* _Work task_
Output every record verbatim, and omit each picture.

Transcribed page contents:
- - -

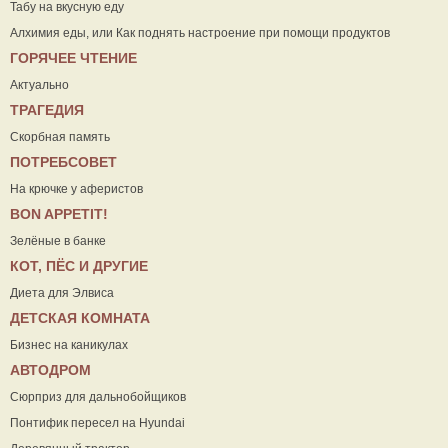
Табу на вкусную еду
Алхимия еды, или Как поднять настроение при помощи продуктов
ГОРЯЧЕЕ ЧТЕНИЕ
Актуально
ТРАГЕДИЯ
Скорбная память
ПОТРЕБСОВЕТ
На крючке у аферистов
ВON APPETIT!
Зелёные в банке
КОТ, ПЁС И ДРУГИЕ
Диета для Элвиса
ДЕТСКАЯ КОМНАТА
Бизнес на каникулах
АВТОДРОМ
Сюрприз для дальнобойщиков
Понтифик пересел на Hyundai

- - -

* _Finished task_
Табу на вкусную еду
Алхимия еды, или Как поднять настроение при помощи продуктов
ГОРЯЧЕЕ ЧТЕНИЕ
Актуально
ТРАГЕДИЯ
Скорбная память
ПОТРЕБСОВЕТ
На крючке у аферистов
ВON APPETIT!
Зелёные в банке
КОТ, ПЁС И ДРУГИЕ
Диета для Элвиса
ДЕТСКАЯ КОМНАТА
Бизнес на каникулах
АВТОДРОМ
Сюрприз для дальнобойщиков
Понтифик пересел на Hyundai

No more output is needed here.